So why did Simpson according to police feel that he needed to charge into a hotel room and snatch and grab some sports memorabilia from two collectors, at gunpoint no less? Why not call the police if the items as he claims are his and have them recover them? Simpson says the explanation is simple. The police won’t lift a finger to help him. That’s a clumsy, but tactful way of saying that he’s a marked man, and that police have had it in for him ever since he beat the double murder charge.
At first glance this seems to be the desperate rant of a guy who’s prone to lie, cheat, and as most think kill. But beyond his vehement protest that he’s innocent, Simpson also knows that playing the anti- police card might resonate if ever so slight with some. There’s no evidence at this stage of the case that Simpson was framed, or that Las Vegas police licked their chops at the thought of getting him back in a legal noose. He was at the hotel, the goods were taken, and a robbery complaint was filed.

From the day that he beat the double murder rap and walked out of a Los Angeles court a decade ago, he has gone wherever he pleased and done what he pleased. He’s at times been trailed by a pack of doting former fans, and celebrity gawkers. There is no evidence that police in any of these cities have routinely subjected him to a special get Simpson profile. Yet, Simpson’s ill gained notoriety and perverse celebrity virtually guarantee that the legal hammer will drop especially hard on him at the first whiff of criminal wrongdoing.
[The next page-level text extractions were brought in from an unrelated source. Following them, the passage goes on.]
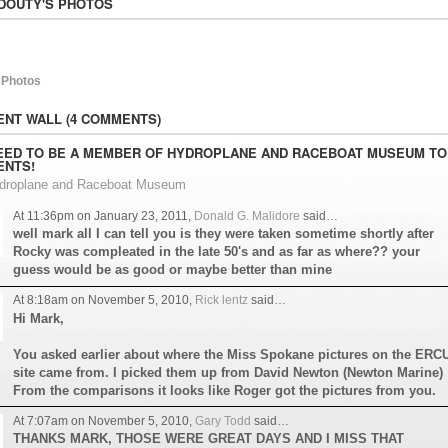
DOUTY'S PHOTOS
 Photos
NT WALL (4 COMMENTS)
EED TO BE A MEMBER OF HYDROPLANE AND RACEBOAT MUSEUM TO
NTS!
ydroplane and Raceboat Museum
At 11:36pm on January 23, 2011,
Donald G. Malidore
said…
well mark all I can tell you is they were taken sometime shortly after
Rocky was compleated in the late 50's and as far as where?? your
guess would be as good or maybe better than mine
At 8:18am on November 5, 2010,
Rick lentz
said…
Hi Mark,
You asked earlier about where the Miss Spokane pictures on the ERC
site came from. I picked them up from David Newton (Newton Marine)
From the comparisons it looks like Roger got the pictures from you.
At 7:07am on November 5, 2010,
Gary Todd
said…
THANKS MARK, THOSE WERE GREAT DAYS AND I MISS THAT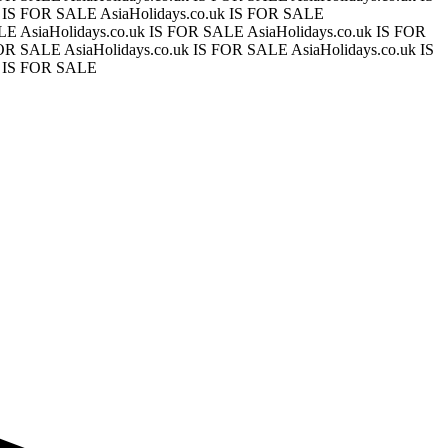
uk IS FOR SALE
AsiaHolidays.co.uk IS FOR SALE
ALE
AsiaHolidays.co.uk IS FOR SALE
AsiaHolidays.co.uk IS FOR
 FOR SALE
AsiaHolidays.co.uk IS FOR SALE
AsiaHolidays.co.uk IS
k IS FOR SALE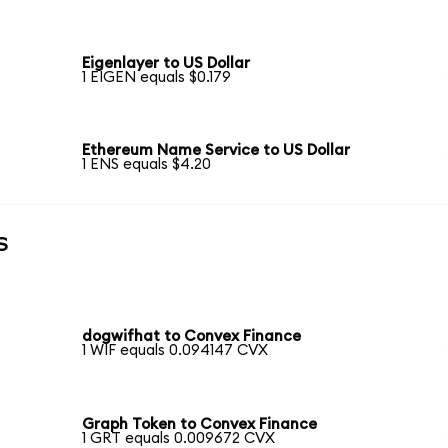
Eigenlayer to US Dollar
1 EIGEN equals $0.179
Ethereum Name Service to US Dollar
1 ENS equals $4.20
s
dogwifhat to Convex Finance
1 WIF equals 0.094147 CVX
Graph Token to Convex Finance
1 GRT equals 0.009672 CVX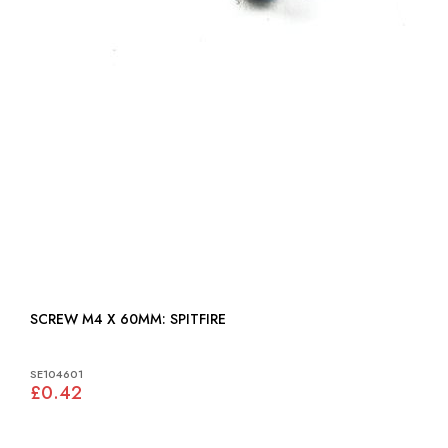
SCREW M4 X 60MM: SPITFIRE
SE104601
£0.42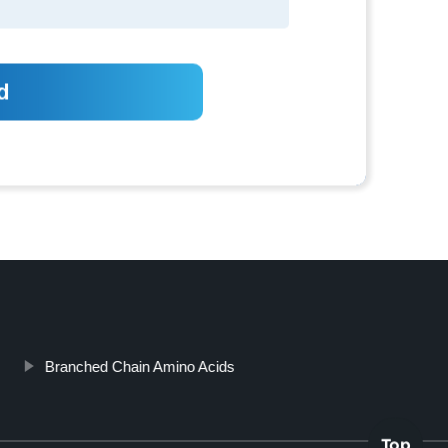
Branched Chain Amino Acids
Top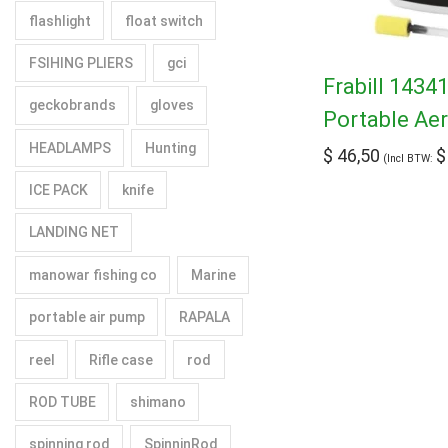
flashlight
float switch
FSIHING PLIERS
gci
Frabill 1434
geckobrands
gloves
Portable Ae
HEADLAMPS
Hunting
$
46,50
$
(Incl BTW:
ICE PACK
knife
LANDING NET
manowar fishing co
Marine
portable air pump
RAPALA
reel
Rifle case
rod
ROD TUBE
shimano
spinning rod
SpinninRod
There is little chance that given the savage public mood toward him and the two person truth squad of Fred Goldman and Denise Brown continually wagging the guilt finger at him that Simpson would get benefit of the doubt on any charges against him, and he, of all people, should know that.
Since the bloody and mangled bodies of Nicole Brown Simpson and Ron Goldman were found in the walkway of his Brentwood, California apartment a more than a decade ago, it seems that time has stood still with him. Tongues still furiously wag at the mention of the murders and at him. If a poll were taken today, a majority of the public will still rage that Simpson is a murderer who skipped away scot-free, and that the trial and his acquittal were a farce and a blatant travesty of justice. But there are also some who would contend that Simpson was victimized by a biased criminal justice system and the verdict to acquit was a just one.
Simpson didn't invent or originate this sometimes ugly divide in public opinion about celebrity guilt. It has always lurked just beneath the surface. But his case propelled it to the front of public debate and anger. The horde of Simpson media commentators, legal experts and politicians that branded the legal system corrupt and compromised also fueled public belief that justice is for sale. Simpson's acquittal seemed to confirm that the rich, famous and powerful have the deep pockets to hire a small army of high priced, high profile attorneys, expert witnesses, experts, and investigators that routinely mangle the legal system to stall, delay, and drag out their cases, and eventually allow their well-heeled clients to weasel out of punishment. Even when prosecutors manage to win convictions of or guilty pleas from celebrities, their money, fame, power, and legal twisting often guarantee that they will get a hand slap jail sentence, if that.
Whether the police did indeed as Simpson claims rush to judgment and grossly overcharged him, and he eventually stands trial, the chatter from most will be that a killer is finally getting at least some of his due. Others will say that even Simpson can be a victim of a vindictive and unforgiving criminal justice system. The truth as always may lie somewhere between the two views. In any case, Simpson will do his best to make sure that a public that believes that everything he says is a lie believes that even he can be falsely accused. A second non-trial of the century, anyone?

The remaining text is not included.